Lastly, Harrah’s is making a big deal about an iPhone/GPS application that will — theoretically — allow the company to zap customers with marketing messages related to where they are on-property at any given point. Another feature would simplify the check-in process and enable one to circumvent the scrum at the front desk (although it requires jumping through a few preliminary hoops).

The tech-savvy community is less than orgasmic about this, especially since Harrah’s appears to have gone off half-cocked. “[C]ount me underwhelmed,” writes Vegas Mate inventor Hunter Hillegas. In Harrah’s defense, if this is really the first such Strip-specific iPhone application, that reinforces just how slow and lumbering the entire casino industry has been in taking advantage of the messaging and wireless-communication marketing opportunities available to it. In the land of the blind, Harrah’s is king.

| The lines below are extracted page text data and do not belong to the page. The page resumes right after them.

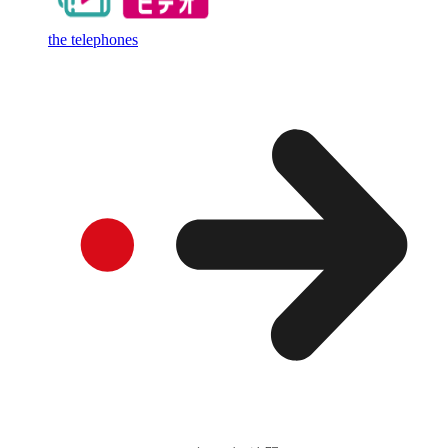
the telephones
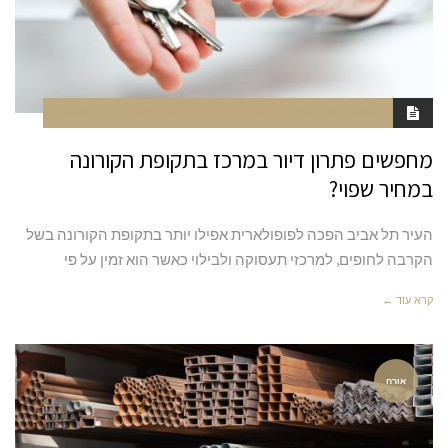
אוקטובר 19, 2020
1:14 PM
סגור לתגובות
NAOR
מחפשים פתרון דיור במרכז בתקופת הקורונה
במחיר שפוי?
העיר תל אביב הפכה לפופולארית אפילו יותר בתקופת הקורונה בשל
הקרבה לחופים, למרכזי תעסוקה ולבילוי כאשר הוא זמין על פי
קרא עוד ←
אורח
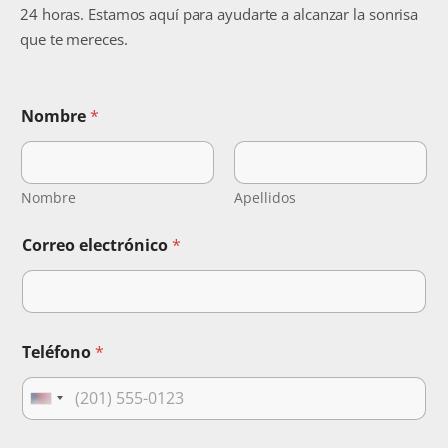
24 horas. Estamos aquí para ayudarte a alcanzar la sonrisa
que te mereces.
Nombre
*
Nombre
Apellidos
C
Correo electrónico
*
o
m
e
n
t
a
Teléfono
*
r
i
o
U
T
n
e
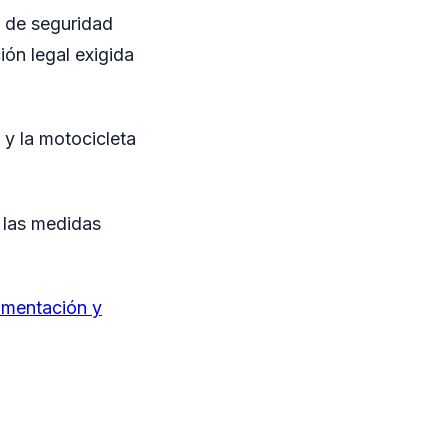
s de seguridad
ón legal exigida
 y la motocicleta
á las medidas
mentación y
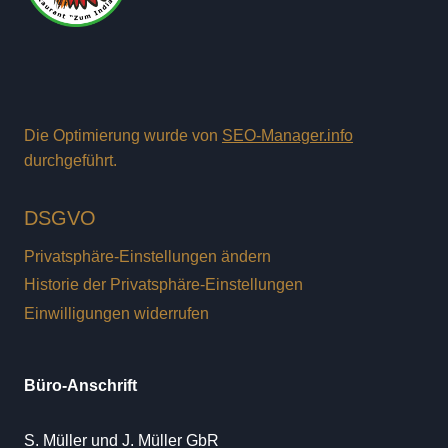
Die Optimierung wurde von
SEO-Manager.info
durchgeführt.
DSGVO
Privatsphäre-Einstellungen ändern
Historie der Privatsphäre-Einstellungen
Einwilligungen widerrufen
Büro-Anschrift
S. Müller und J. Müller GbR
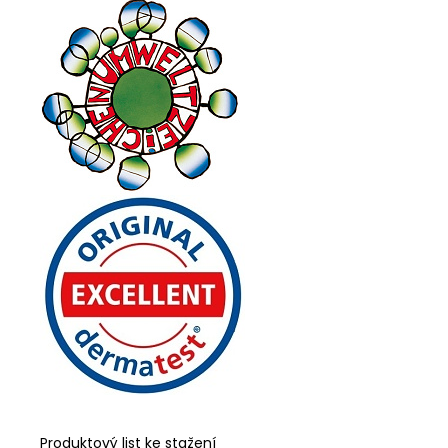
Produktový list ke stažení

Stupid lawsuit tricks. Considering that Mystic Lake Casino Hotel is the de facto entertainment capital of the Twin Cities area, it must be really hard up for publicity if it needs stoop to suing lowly Mystic Lodge Casino in Henderson (and shame on Lionel Sawyer Collins for whoring itself out to Mystic Lake). This is, if possible, even more of stretch than when Treasure Island Resort & Casino, also in Minnesota, sued MGM Mirage‘s Treasure Island for trademark infringement … and never you mind that both resorts owed their name to a book by Robert Louis Stevenson. The only tangible outcome of that litigation was that Las Vegas’ Treasure Island became T&A, er, “T.I.” (with busty “pirates” to match). Thanks a lot.